Birmingham’s nine Labour MPs have today written to the Chief Executive of the Legal Aid Agency calling on him to reverse the Agency’s decision to refuse Legal Aid to the families of 10 of the victims of the Birmingham Pub Bombings at the Court of Appeal.
The families are contesting an appeal by the Coroner, Sir Peter Thornton QC, against a High Court ruling that he should reconsider his decision to prohibit the identification of suspects during the reopened inquest into the Pub Bombings.
Lawyers presenting the Coroner’s case will be publicly funded but, following the Legal Aid Agency’s decision, the families will be denied equivalent funding to present their case.

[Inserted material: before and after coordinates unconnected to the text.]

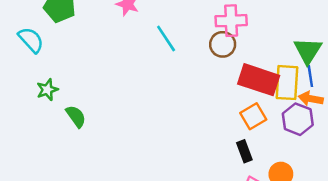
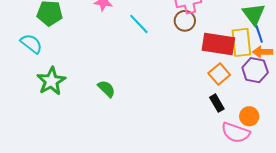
green star: (47, 90) -> (51, 81), size x1.6
green semicircle: (76, 116) -> (106, 89), moved

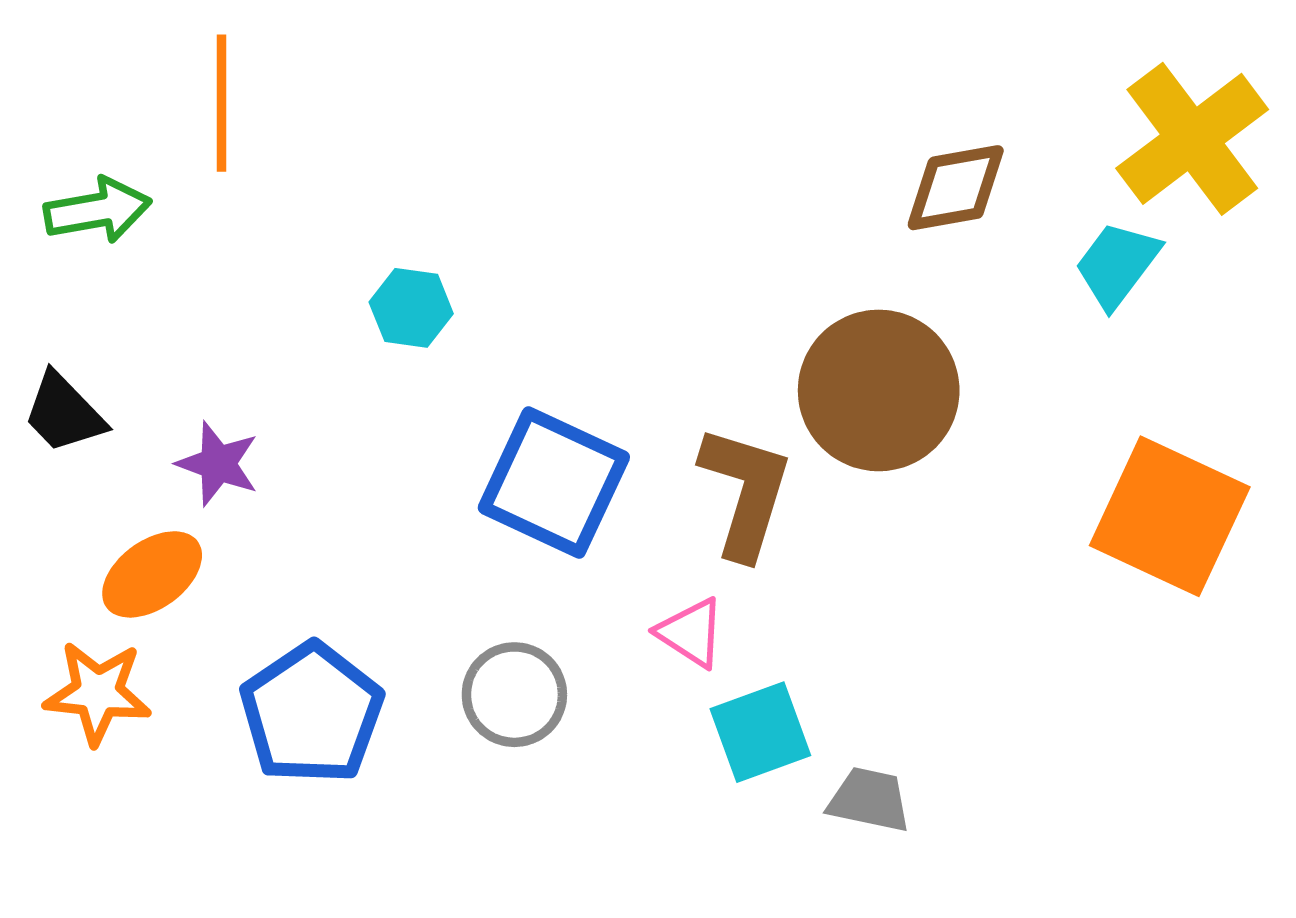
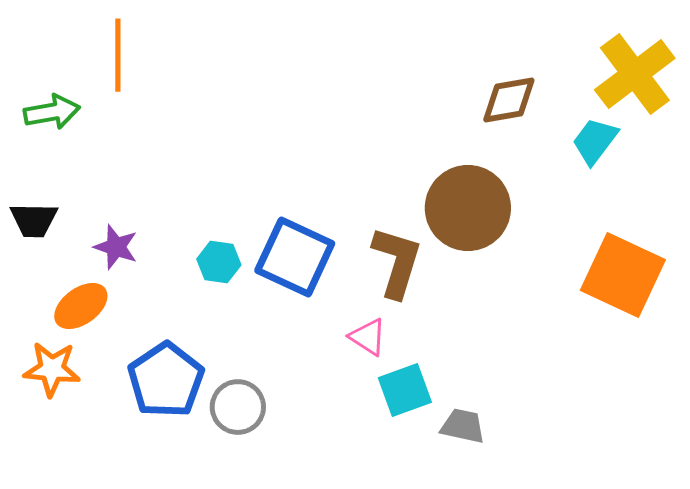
cyan hexagon: (411, 308) -> (219, 262), moved
black trapezoid: (64, 413) -> (34, 220), turned -45
gray circle: (514, 695) -> (238, 407), moved

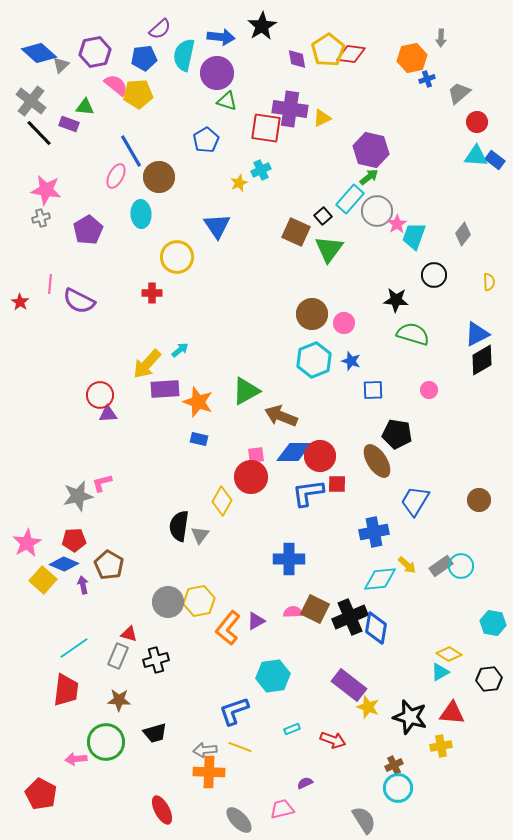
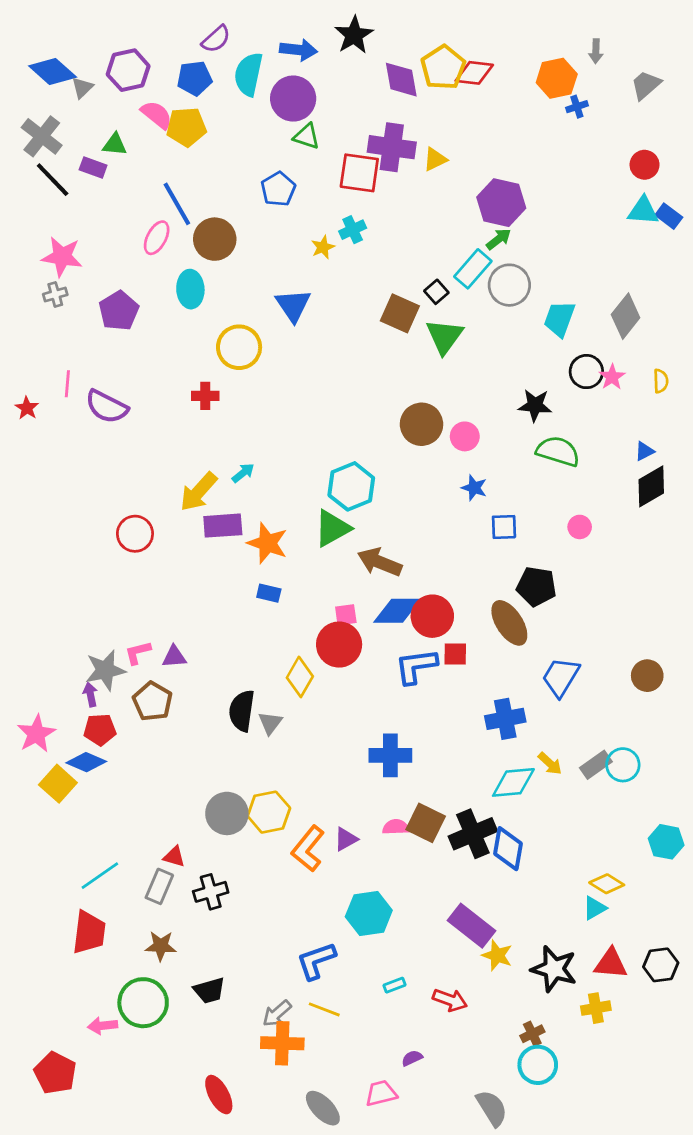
purple diamond: (297, 59) -> (401, 80), size x1.4
gray trapezoid: (459, 93) -> (646, 85), moved
pink star: (397, 224) -> (612, 377), moved
gray diamond: (463, 234) -> (626, 316), size x1.4
blue triangle: (477, 334) -> (645, 451), size x0.6
cyan hexagon: (314, 360) -> (351, 486), moved
purple triangle: (108, 414) -> (174, 657), moved
brown pentagon: (109, 565) -> (153, 701), moved
purple arrow: (83, 585) -> (90, 695), moved
black hexagon: (489, 679) -> (661, 965), moved
gray arrow: (205, 750) -> (277, 1013), turned -35

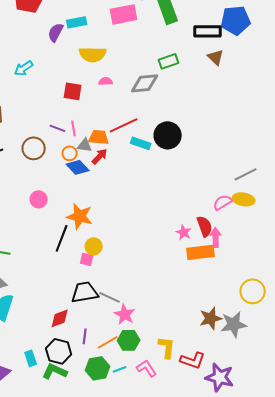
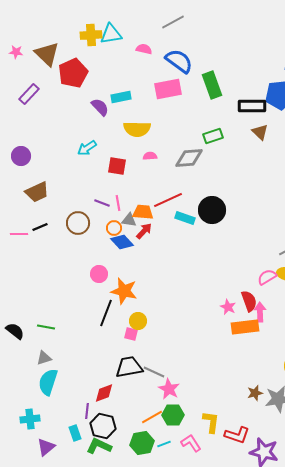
purple semicircle: (56, 32) -> (100, 107), turned 108
cyan arrow: (24, 68) -> (87, 148), moved
pink circle: (39, 199) -> (99, 274), moved
brown star: (211, 318) -> (255, 393), size x0.7
purple line: (85, 336) -> (87, 411), moved

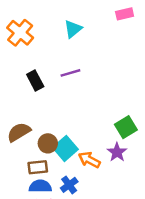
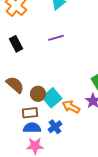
black rectangle: (35, 81) -> (16, 44), moved
brown semicircle: (19, 132) -> (15, 85), turned 72

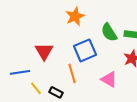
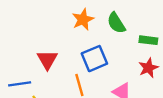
green semicircle: (109, 32) -> (116, 23), moved

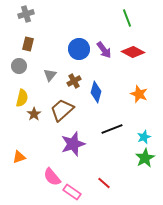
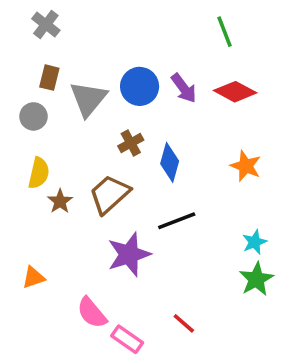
gray cross: (26, 14) -> (46, 24), turned -35
gray triangle: (50, 75) -> (88, 99), moved, size x1.6
black line: (112, 129) -> (177, 221), moved

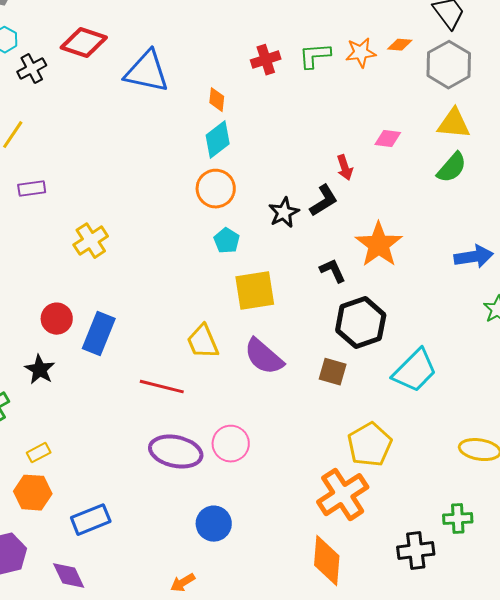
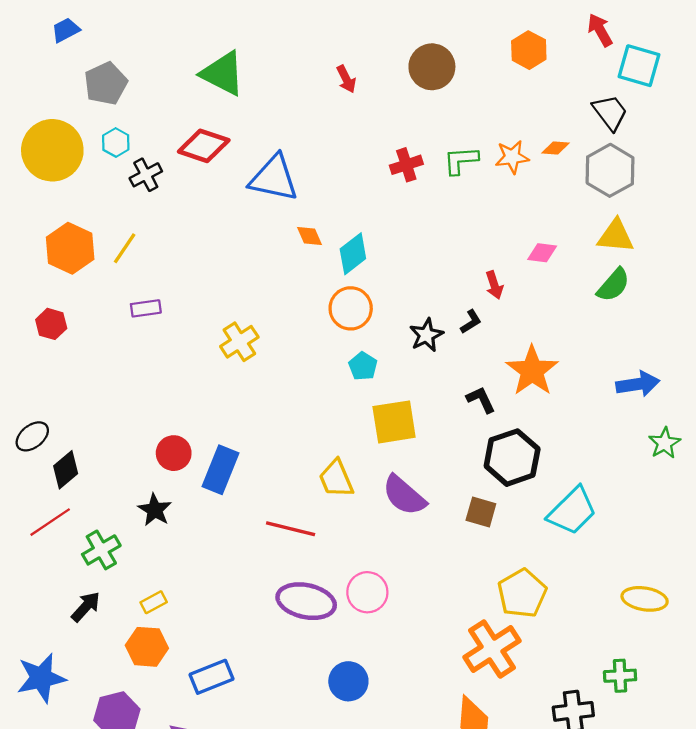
orange diamond: (217, 100) -> (309, 236), moved, turned -30
black L-shape: (324, 201) -> (471, 322), size x0.7
yellow cross: (91, 241) -> (239, 342), moved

Richard Burden MP, who has written the MPs’ letter to the Legal Aid Agency, said today:
“The question of whether or not suspects should be investigated at the Inquest raises complex legal issues. That is underlined by the fact that highly experienced lawyers like the Coroner and the High Court Judge reached different conclusions.
It is therefore both in the public interest and the interests of justice that both sides of the argument have an equal opportunity to present their cases at the Court of Appeal. That can only mean that both sides should have the financial means to do so. As the presentation of the Coroner’s case will be funded from the public purse, it must surely follow from this that the families should be granted Legal Aid to present theirs.
The force of this argument is underlined by the fact that Coroner himself has called for the families to be granted public funds to present their case in opposition to his appeal.
All Birmingham MPs support legal aid being granted to the families of the Birmingham Pub Bombings victims and I hope our letter today will help convince the Legal Aid Agency to reverse their decision to refuse Legal Aid.”